(What needs to be done): Pictures in the records are to be excluded from an otherwise exact copy.

─── Input for this task ───

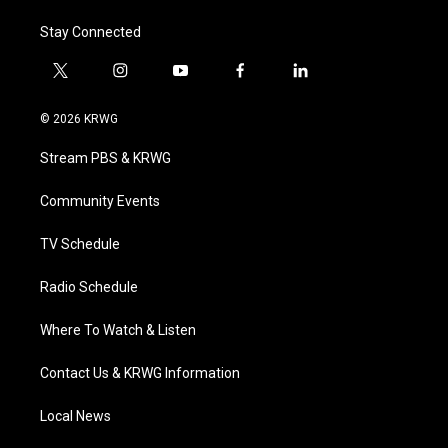
Stay Connected
t
i
y
f
l
w
n
o
a
i
i
s
u
c
n
© 2026 KRWG
t
t
t
e
k
t
a
u
b
e
Stream PBS & KRWG
e
g
b
o
d
r
r
e
o
i
a
k
n
Community Events
m
TV Schedule
Radio Schedule
Where To Watch & Listen
Contact Us & KRWG Information
Local News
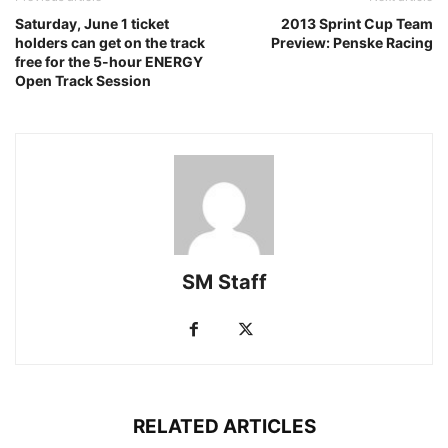
Saturday, June 1 ticket
2013 Sprint Cup Team
holders can get on the track
Preview: Penske Racing
free for the 5-hour ENERGY
Open Track Session
SM Staff
RELATED ARTICLES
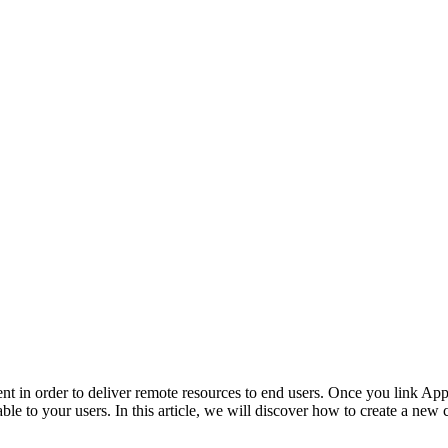
nt in order to deliver remote resources to end users. Once you link 
e to your users. In this article, we will discover how to create a new 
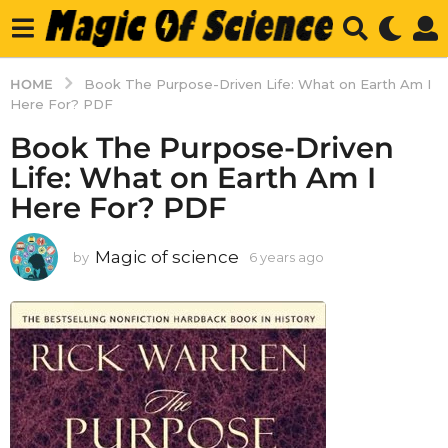
HOME
Book The Purpose-Driven Life: What on Earth Am I
Here For? PDF
Book The Purpose-Driven
Life: What on Earth Am I
Here For? PDF
Magic of science
by
6 years ago
6
y
e
a
r
s
a
g
o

───

(Written answer):
Stay Connected
t
i
y
f
l
w
n
o
a
i
i
s
u
c
n
© 2026 KRWG
t
t
t
e
k
t
a
u
b
e
Stream PBS & KRWG
e
g
b
o
d
r
r
e
o
i
a
k
n
Community Events
m
TV Schedule
Radio Schedule
Where To Watch & Listen
Contact Us & KRWG Information
Local News
Saturday, June 1 ticket
2013 Sprint Cup Team
holders can get on the track
Preview: Penske Racing
free for the 5-hour ENERGY
Open Track Session
SM Staff
RELATED ARTICLES
nt in order to deliver remote resources to end users. Once you link 
e to your users. In this article, we will discover how to create a new 
HOME
Book The Purpose-Driven Life: What on Earth Am I
Here For? PDF
Book The Purpose-Driven
Life: What on Earth Am I
Here For? PDF
Magic of science
by
6 years ago
6
y
e
a
r
s
a
g
o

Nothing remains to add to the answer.